> THE TASK: Could you retype, exactly and with no pictures, only the lines from the first line of the records below through the line that contains "AMI Group (182, 195)"?

┌────────

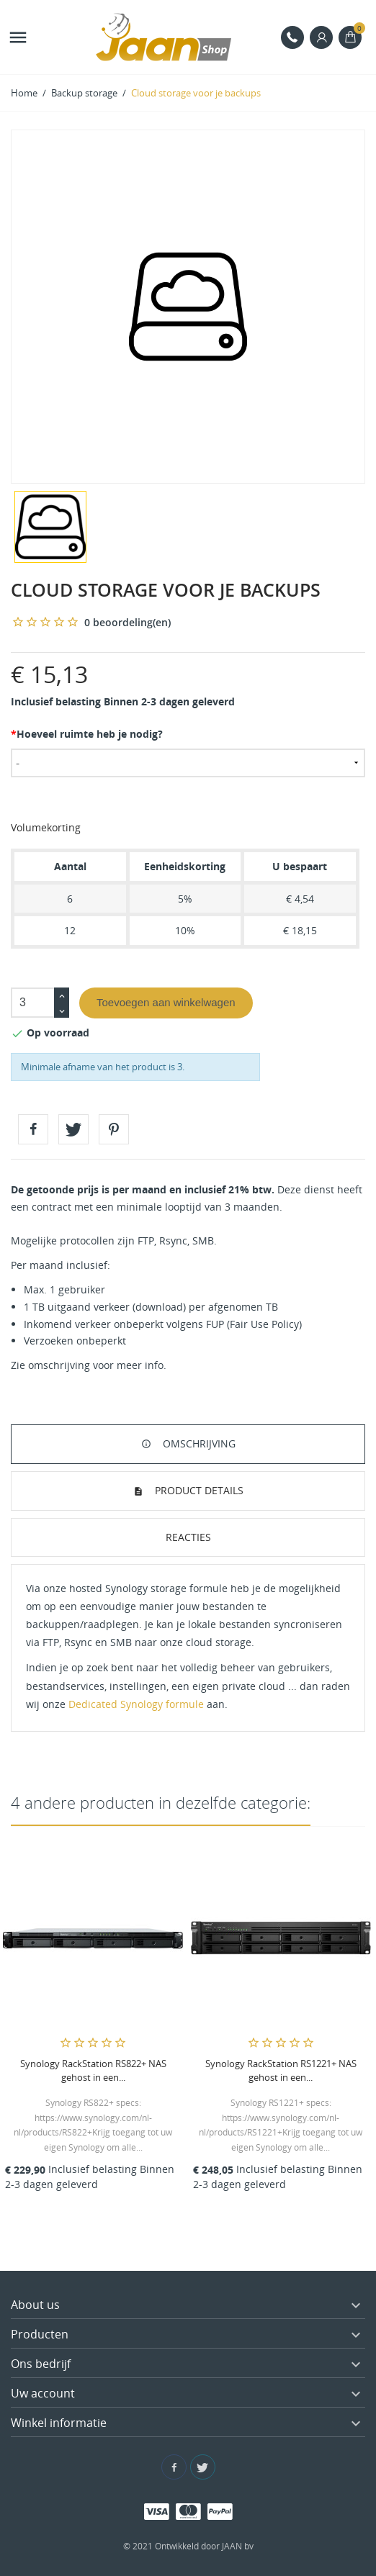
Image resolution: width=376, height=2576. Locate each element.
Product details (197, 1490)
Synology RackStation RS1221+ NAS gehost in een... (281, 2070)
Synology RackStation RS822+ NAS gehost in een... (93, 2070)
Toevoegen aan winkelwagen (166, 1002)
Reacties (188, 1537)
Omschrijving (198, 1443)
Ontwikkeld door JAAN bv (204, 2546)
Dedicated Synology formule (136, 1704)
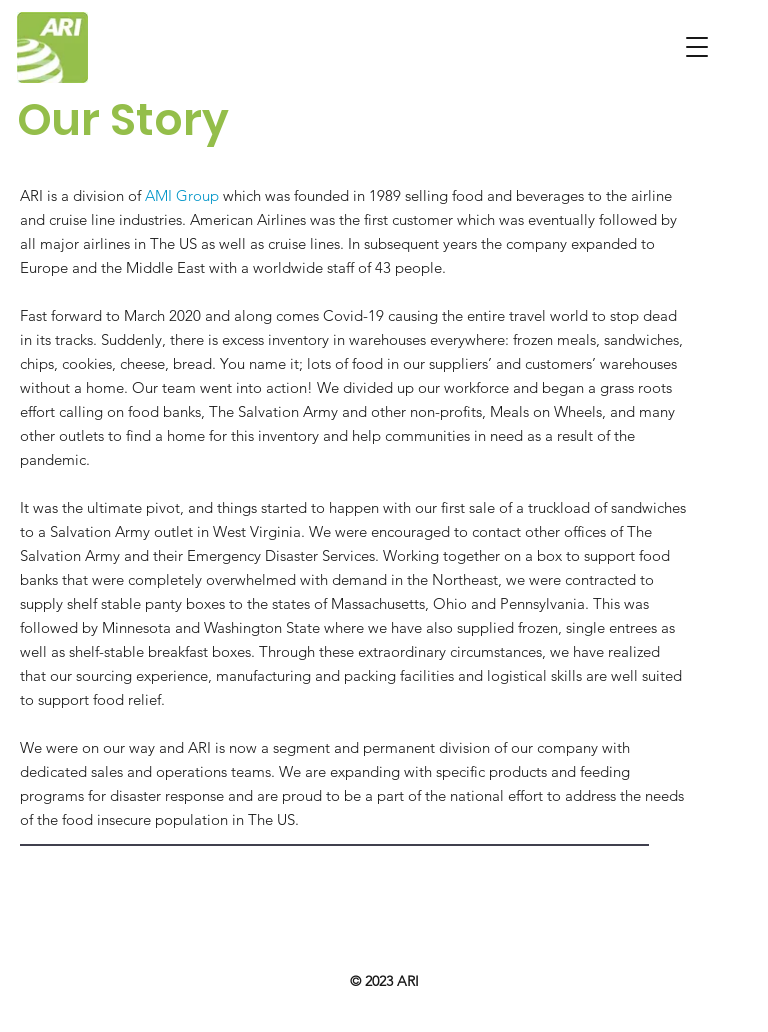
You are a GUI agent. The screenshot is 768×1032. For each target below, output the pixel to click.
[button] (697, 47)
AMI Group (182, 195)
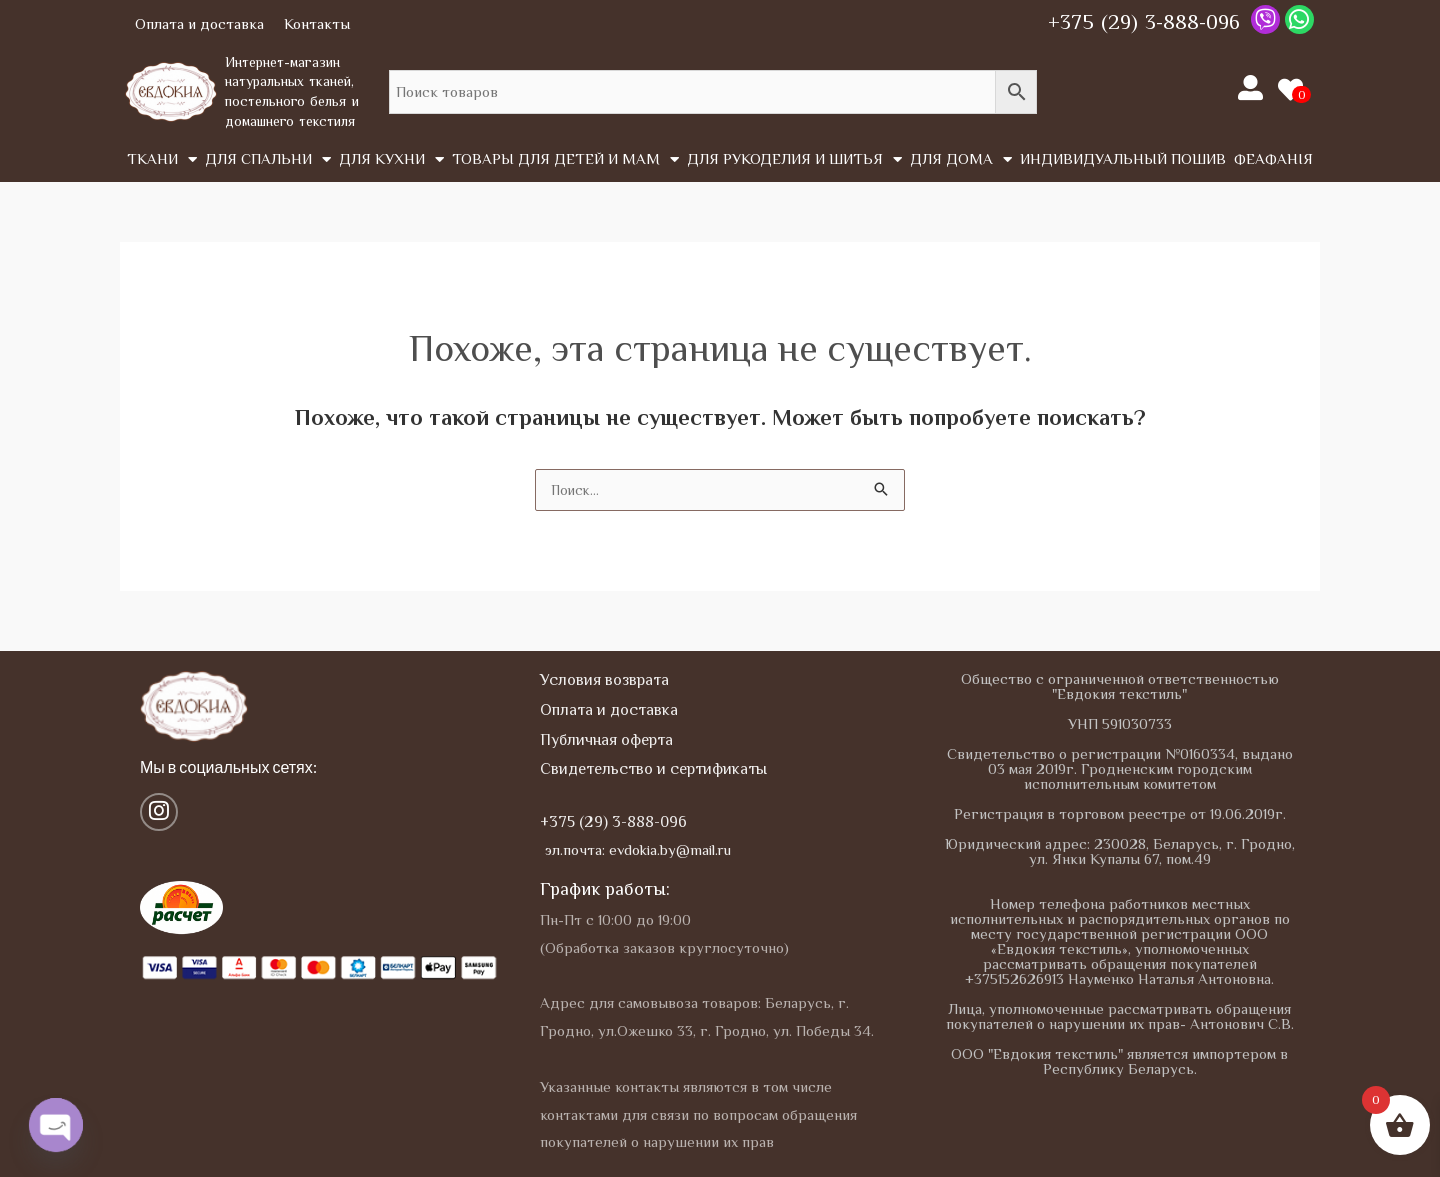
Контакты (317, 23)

└────────

> ANSWER TO THIS PROBLEM:
Image resolution: width=376, height=2576. Locate each element.
Product details (197, 1490)
Synology RackStation RS1221+ NAS gehost in een... (281, 2070)
Synology RackStation RS822+ NAS gehost in een... (93, 2070)
Toevoegen aan winkelwagen (166, 1002)
Reacties (188, 1537)
Omschrijving (198, 1443)
Ontwikkeld door JAAN bv (204, 2546)
Dedicated Synology formule (136, 1704)
You are a GUI agent. The screenshot is 768×1032. For each target below, output the pixel to click.
[button] (697, 47)
AMI Group (182, 195)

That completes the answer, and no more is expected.